Köz adına konuşan ilk yoldaş konuşmasında şunları söyledi: “Hoşgeldiniz arkadaşlar, hepinizi KöZ gazetesi adına selamlıyorum. Bugün burada emekçi kadınların tüm dünya kadınlarına armağan ettiği uluslararası bir mücadele günü olan 8 Mart’ı idrak etmek için toplandık. 

Biz KöZ olarak geçmişten bugüne 8 Martları anarken bir noktanın altını ısrarla çizdik. Bize göre 8 Mart, yalnızca kadınların kadın olmalarından kaynaklanan sorunları konuştuğu, yalnızca kadınları ilgilendiren bir gün olarak anlaşılamaz. Biz 8 Mart’ı anarken aslında bir yönüyle Şubat Devrimi’ni anarız. Yani 8 Mart, komünistler için kadın emekçilerin cesaretinin kıvılcımını çaktığı büyük Ekim Devrimi‘ni de anmak ve anlamak için önemli bir gündür. 8 Mart kadınların yalnızca cinsiyetçiliğe, yalnızca erkek egemenliğine karşı çıktıkları bir gün değildir. 8 Mart kadınların siyasal mücadeleye katıldıkları, hatta Şubat örneğinde olduğu gibi erkek emekçileri de kollarından tutup bu mücadeleye kattıkları bir gün olarak anlaşılmalıdır. 

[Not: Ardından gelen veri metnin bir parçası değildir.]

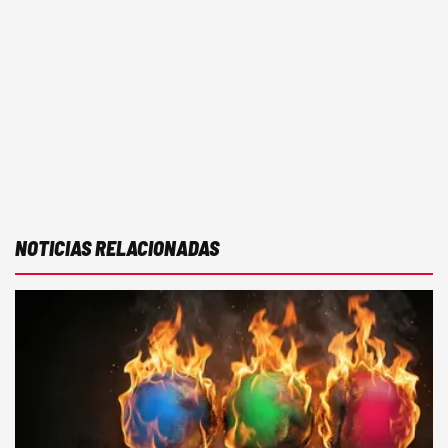
NOTICIAS RELACIONADAS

Hele hele bu topraklarda 8 Mart, yoğun bir dizi siyasal eylemliliğin (Newrozun, 16 Mart’ın 30 Mart’ın, 1 Mayıs’ın) içerisinde yer aldığı, Mart-Mayıs süreci olarak andığımız sürecin de ilk uğrağıdır. 8 Mart’ın içeriği, coşkusu, dinamizmi aslında bütün Mart-Mayıs sürecini belirler, onun nasıl geçeceği hususunda bizlere ipuçları gösterir. 

Üstelik bu yılın 8 Mart’ı ve genel olarak Mart-Mayıs süreci eylemleri yerel seçimlerin kapıya dayanmış olması bakımından ayrı bir önem taşıyor. Madem ki KöZ olarak 8 Mart’ı bir siyasal mücadele günü olarak görüyoruz, o halde bu 8 Mart’a da içerisinden geçtiğimiz dönemde herkesin kulağını kabarttığı yerel seçim gündemi damga vurmalıdır, diyoruz. Tam da bu yüzden ben bugünkü konuşmamın tamamını yerel seçimler gündemine ayırmak istiyorum. 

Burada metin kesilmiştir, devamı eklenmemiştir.